A leftist icon in his army fatigues, cap and beard but oppressor of his people to his foes, Fidel Castro overthrew US-backed dictator Fulgencio Batista in 1959.

He then survived assassination attempts, a CIA-backed invasion, the Soviet Union's collapse and a US economic embargo to rule for almost half a century.

Since his operation, the charismatic 81-year-old leader has not been seen in public and television footage shows him to have grown frail and shuffling, posing in a Cuban athletic team tracksuit instead of his trademark fatigues.

He will continue to wield influence as the head of the Communist Party and by writing articles on world affairs in what he calls "the battle of ideas".

Raul Castro lacks the oratorical flair of Fidel, whom he converted to communism, but he has encouraged ordinary Cubans in the last 19 months to air their concerns over shortages and inefficiencies in the economy.

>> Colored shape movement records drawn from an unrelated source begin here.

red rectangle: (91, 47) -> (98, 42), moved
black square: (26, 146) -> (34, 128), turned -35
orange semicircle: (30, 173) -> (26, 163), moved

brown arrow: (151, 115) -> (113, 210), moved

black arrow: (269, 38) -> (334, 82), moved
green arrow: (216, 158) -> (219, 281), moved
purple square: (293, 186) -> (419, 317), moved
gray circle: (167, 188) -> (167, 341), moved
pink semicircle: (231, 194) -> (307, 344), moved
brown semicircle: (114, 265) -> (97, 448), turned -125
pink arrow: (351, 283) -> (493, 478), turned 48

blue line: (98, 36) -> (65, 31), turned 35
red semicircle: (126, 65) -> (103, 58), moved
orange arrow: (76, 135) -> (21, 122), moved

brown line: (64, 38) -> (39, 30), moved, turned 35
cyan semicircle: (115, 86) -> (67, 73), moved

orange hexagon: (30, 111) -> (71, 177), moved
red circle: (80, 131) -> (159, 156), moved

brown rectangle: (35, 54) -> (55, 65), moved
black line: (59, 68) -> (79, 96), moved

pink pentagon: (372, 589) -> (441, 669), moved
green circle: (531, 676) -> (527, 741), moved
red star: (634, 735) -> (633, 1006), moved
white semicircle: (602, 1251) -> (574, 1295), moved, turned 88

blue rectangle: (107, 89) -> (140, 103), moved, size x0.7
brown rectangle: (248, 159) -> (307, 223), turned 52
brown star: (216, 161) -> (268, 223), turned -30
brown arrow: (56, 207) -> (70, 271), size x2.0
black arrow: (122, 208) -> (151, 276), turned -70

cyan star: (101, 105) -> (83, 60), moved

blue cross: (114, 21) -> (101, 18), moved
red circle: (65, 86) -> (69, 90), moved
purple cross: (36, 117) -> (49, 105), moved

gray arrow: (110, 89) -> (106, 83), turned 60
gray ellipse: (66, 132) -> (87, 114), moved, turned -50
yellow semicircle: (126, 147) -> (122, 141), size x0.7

The US administration has dubbed him "Fidel Lite" and criticized the leadership transition as the handing of power from one dictator to another.

Secretary of State Condoleezza Rice on Sunday urged Cuba in a statement to move further toward democracy.

"We urge the Cuban government to begin a process of peaceful, democratic change by releasing all political prisoners, respecting human rights, and creating a clear pathway towards free and fair elections," she said.